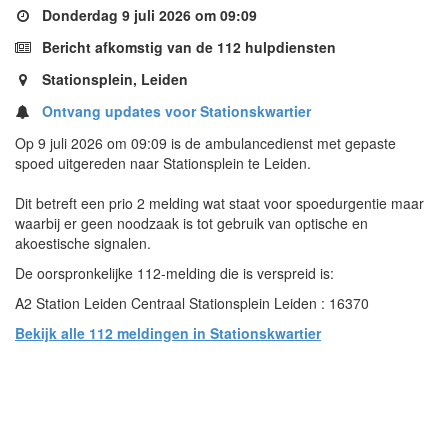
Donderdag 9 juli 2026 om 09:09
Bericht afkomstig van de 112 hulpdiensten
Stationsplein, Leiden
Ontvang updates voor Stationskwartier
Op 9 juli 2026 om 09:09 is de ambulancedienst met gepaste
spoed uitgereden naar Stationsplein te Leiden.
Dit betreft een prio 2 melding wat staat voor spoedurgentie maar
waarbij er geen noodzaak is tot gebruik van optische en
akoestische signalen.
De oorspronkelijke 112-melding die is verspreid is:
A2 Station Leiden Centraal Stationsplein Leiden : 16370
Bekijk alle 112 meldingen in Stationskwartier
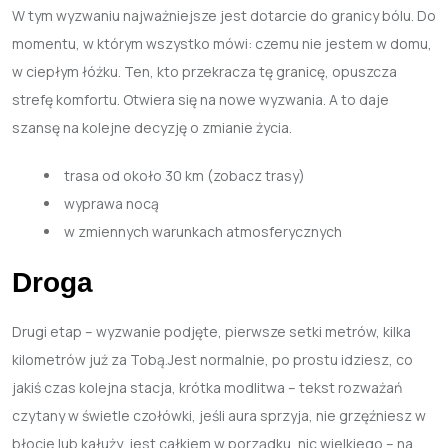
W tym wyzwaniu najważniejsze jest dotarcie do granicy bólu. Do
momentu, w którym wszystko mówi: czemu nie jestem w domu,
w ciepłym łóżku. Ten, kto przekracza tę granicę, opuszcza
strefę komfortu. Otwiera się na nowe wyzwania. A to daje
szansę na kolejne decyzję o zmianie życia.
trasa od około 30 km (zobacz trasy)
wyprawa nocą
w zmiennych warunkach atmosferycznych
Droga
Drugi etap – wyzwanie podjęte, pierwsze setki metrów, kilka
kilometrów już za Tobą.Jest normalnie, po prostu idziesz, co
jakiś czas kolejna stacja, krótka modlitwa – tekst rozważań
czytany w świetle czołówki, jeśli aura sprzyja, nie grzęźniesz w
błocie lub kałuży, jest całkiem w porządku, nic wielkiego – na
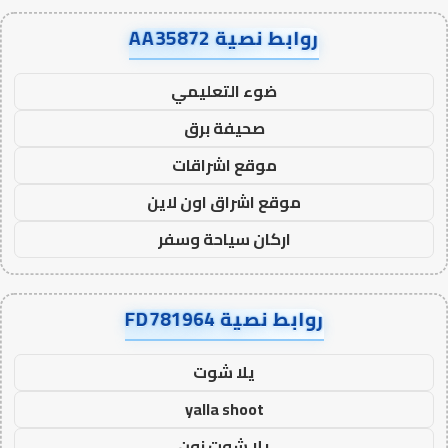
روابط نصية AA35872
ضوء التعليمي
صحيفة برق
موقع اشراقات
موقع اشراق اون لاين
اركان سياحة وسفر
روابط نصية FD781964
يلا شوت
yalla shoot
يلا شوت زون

___

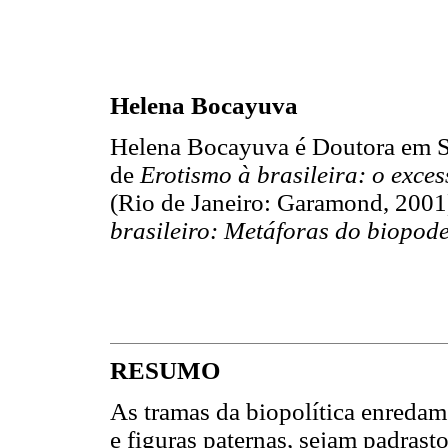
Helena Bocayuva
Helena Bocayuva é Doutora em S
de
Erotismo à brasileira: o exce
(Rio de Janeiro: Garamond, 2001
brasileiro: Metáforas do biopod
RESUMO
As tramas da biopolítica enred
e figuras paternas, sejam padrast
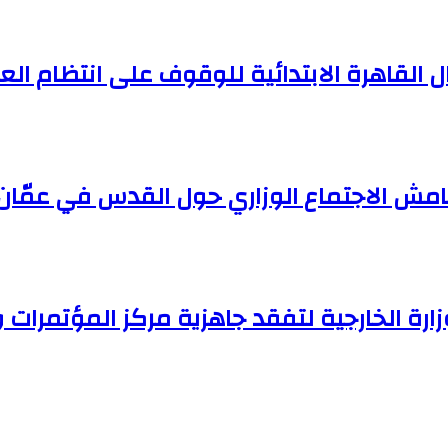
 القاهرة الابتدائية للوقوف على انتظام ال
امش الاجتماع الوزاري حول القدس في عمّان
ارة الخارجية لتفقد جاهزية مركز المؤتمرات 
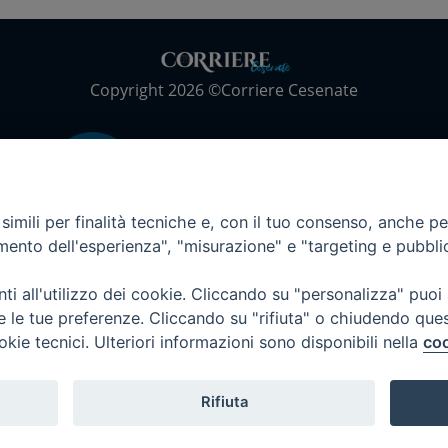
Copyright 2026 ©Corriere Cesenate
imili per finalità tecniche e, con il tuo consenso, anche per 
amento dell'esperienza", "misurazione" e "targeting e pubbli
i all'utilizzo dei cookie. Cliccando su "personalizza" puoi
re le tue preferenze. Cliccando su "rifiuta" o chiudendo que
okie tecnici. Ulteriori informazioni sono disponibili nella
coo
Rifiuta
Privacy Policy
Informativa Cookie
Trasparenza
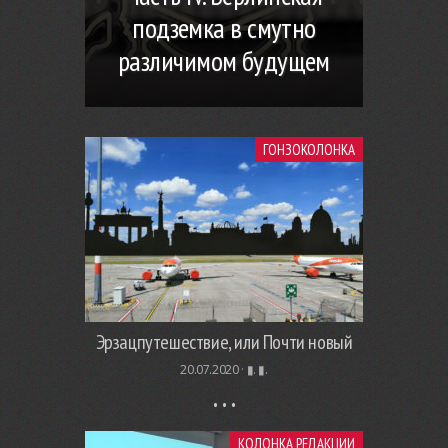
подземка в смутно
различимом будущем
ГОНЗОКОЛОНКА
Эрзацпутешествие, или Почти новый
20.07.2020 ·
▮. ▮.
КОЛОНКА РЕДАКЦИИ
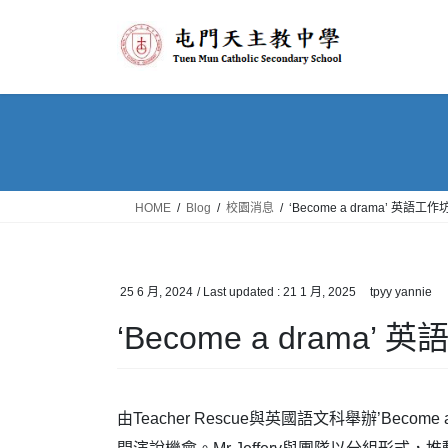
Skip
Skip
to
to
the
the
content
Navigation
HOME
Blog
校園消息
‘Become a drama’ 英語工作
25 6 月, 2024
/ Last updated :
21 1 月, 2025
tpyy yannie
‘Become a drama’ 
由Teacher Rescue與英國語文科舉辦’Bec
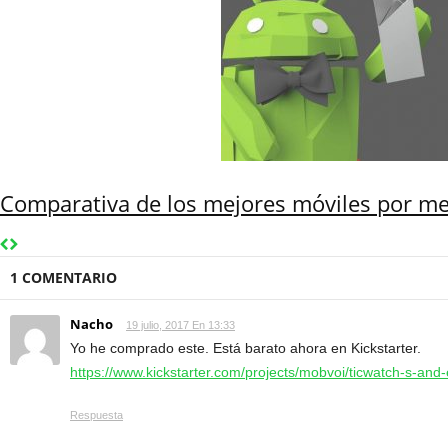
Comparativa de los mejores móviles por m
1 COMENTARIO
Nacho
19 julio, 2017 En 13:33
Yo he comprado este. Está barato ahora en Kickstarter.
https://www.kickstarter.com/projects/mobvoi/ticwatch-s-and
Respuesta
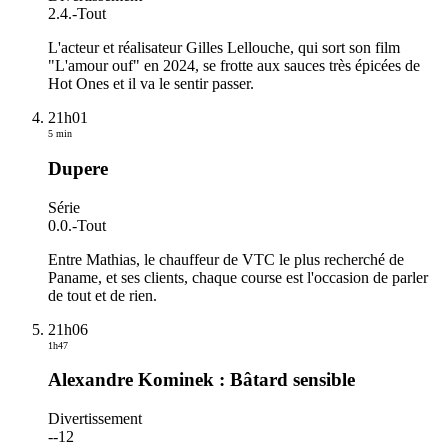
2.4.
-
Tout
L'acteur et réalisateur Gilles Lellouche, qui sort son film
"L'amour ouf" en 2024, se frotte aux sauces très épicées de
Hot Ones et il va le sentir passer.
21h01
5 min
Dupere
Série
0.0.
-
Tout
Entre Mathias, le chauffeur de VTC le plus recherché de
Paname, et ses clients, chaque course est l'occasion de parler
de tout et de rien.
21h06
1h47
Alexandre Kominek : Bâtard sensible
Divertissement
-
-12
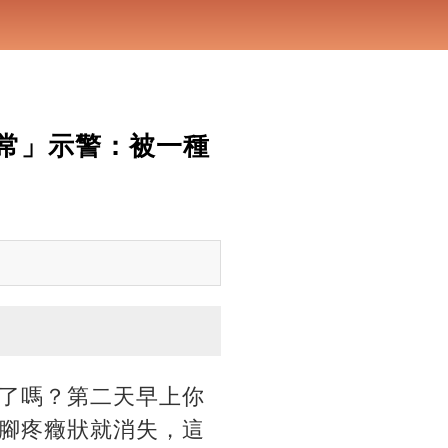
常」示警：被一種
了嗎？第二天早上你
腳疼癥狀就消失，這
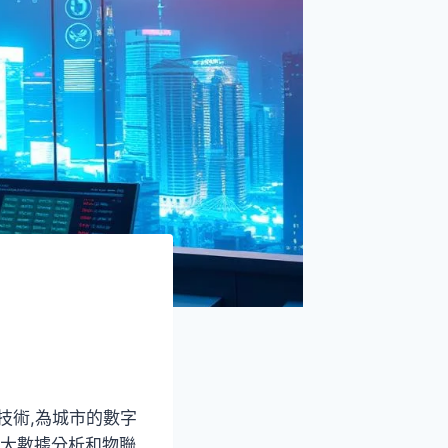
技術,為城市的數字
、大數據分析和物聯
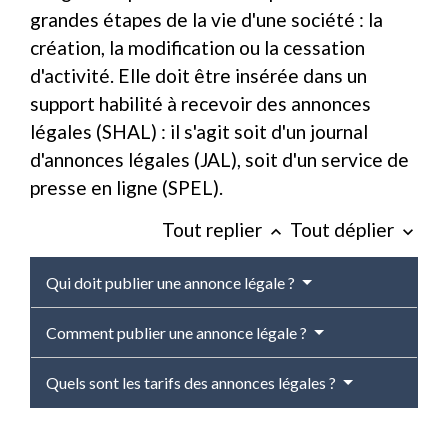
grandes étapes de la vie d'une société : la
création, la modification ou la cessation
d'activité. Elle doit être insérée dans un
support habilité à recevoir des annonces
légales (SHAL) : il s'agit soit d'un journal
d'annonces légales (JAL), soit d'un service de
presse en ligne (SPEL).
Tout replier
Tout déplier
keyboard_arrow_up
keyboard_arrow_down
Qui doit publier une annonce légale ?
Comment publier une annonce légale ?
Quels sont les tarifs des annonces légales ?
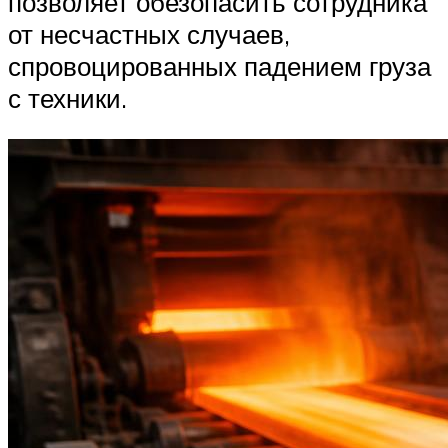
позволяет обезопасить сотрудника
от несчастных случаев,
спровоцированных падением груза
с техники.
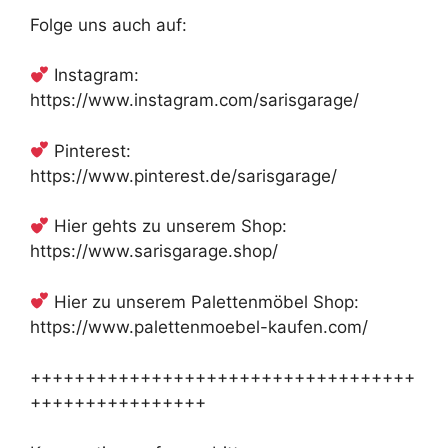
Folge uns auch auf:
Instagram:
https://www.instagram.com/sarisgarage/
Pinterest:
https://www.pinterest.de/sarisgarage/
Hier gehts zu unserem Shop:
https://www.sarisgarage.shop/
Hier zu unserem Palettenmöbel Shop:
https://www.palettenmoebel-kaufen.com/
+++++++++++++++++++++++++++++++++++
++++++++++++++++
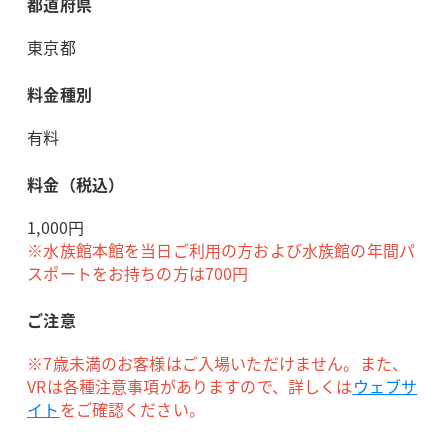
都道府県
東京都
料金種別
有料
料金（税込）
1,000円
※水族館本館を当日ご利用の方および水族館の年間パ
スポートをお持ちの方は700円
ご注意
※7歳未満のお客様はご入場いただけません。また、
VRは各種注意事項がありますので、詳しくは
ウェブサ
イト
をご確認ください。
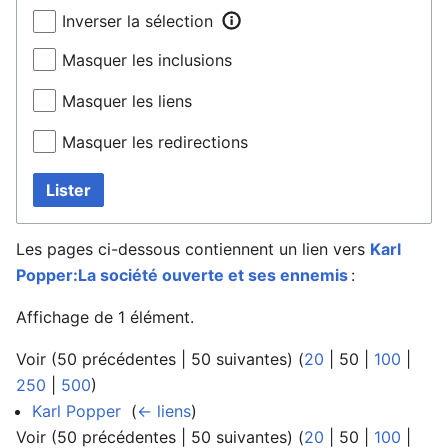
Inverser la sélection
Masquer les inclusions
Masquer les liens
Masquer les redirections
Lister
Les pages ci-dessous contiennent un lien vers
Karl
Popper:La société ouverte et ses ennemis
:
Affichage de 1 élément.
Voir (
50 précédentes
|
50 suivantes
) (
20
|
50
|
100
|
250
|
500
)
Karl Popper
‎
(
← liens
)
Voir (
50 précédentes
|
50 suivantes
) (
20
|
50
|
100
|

___

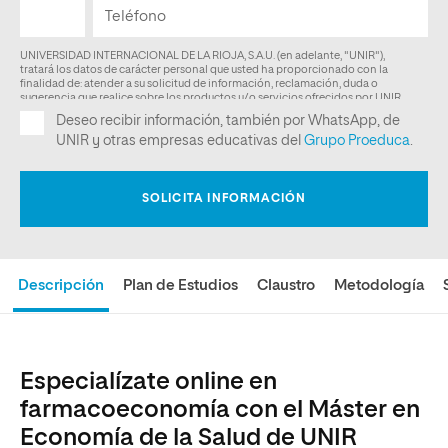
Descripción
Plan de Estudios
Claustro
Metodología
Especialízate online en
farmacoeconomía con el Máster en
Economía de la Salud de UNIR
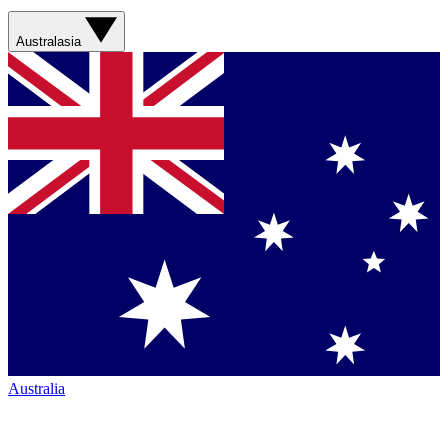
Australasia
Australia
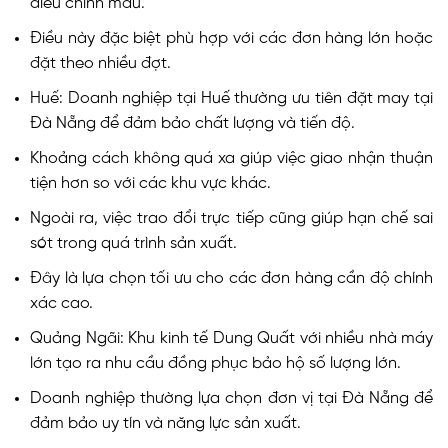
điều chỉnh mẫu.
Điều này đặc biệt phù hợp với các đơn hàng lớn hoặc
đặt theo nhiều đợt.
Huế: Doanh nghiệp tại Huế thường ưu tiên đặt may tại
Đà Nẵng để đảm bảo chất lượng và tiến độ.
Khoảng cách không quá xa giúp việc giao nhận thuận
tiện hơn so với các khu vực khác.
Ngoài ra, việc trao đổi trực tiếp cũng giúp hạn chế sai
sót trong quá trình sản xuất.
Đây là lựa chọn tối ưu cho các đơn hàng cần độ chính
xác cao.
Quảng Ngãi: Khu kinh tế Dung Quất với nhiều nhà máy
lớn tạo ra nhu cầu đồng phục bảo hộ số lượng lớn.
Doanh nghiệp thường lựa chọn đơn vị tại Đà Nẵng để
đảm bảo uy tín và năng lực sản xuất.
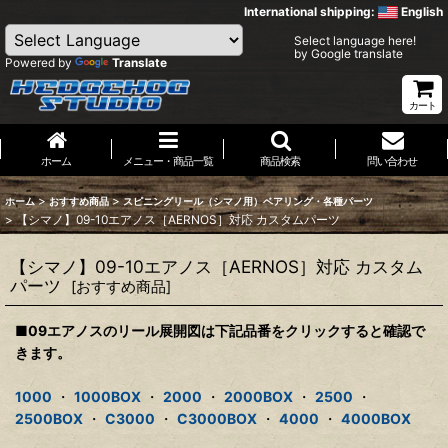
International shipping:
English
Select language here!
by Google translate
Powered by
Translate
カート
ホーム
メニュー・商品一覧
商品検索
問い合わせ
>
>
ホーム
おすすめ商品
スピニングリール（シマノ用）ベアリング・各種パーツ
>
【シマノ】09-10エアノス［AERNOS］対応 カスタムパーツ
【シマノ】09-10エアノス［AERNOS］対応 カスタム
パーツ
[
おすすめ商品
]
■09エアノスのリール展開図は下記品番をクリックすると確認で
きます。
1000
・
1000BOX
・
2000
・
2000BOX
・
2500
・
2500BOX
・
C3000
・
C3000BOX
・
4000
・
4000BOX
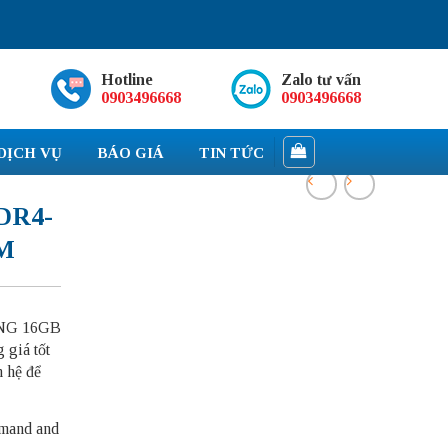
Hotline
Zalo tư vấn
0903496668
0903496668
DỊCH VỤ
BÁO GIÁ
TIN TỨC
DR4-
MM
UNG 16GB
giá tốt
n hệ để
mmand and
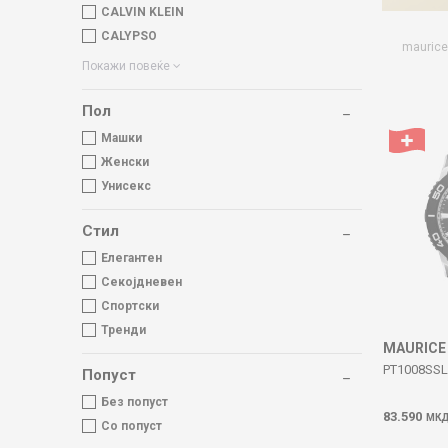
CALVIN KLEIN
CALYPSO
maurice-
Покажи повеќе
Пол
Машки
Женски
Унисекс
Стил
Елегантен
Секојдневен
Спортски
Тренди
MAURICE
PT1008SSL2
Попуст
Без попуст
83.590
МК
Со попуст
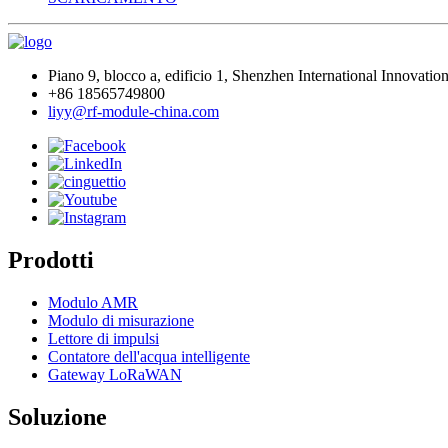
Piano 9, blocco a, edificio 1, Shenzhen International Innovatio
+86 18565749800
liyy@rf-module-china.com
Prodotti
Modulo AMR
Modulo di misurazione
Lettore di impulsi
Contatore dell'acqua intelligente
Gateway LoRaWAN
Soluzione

___

> What you should do: Could you restate, word for word, the lines above from the one with "Donderdag 9 juli 2026 om 09:09" to the one with "Bekijk alle 112 meldingen in Stationskwartier", both included?

> Solution to the exercise:
Donderdag 9 juli 2026 om 09:09
Bericht afkomstig van de 112 hulpdiensten
Stationsplein, Leiden
Ontvang updates voor Stationskwartier
Op 9 juli 2026 om 09:09 is de ambulancedienst met gepaste
spoed uitgereden naar Stationsplein te Leiden.
Dit betreft een prio 2 melding wat staat voor spoedurgentie maar
waarbij er geen noodzaak is tot gebruik van optische en
akoestische signalen.
De oorspronkelijke 112-melding die is verspreid is:
A2 Station Leiden Centraal Stationsplein Leiden : 16370
Bekijk alle 112 meldingen in Stationskwartier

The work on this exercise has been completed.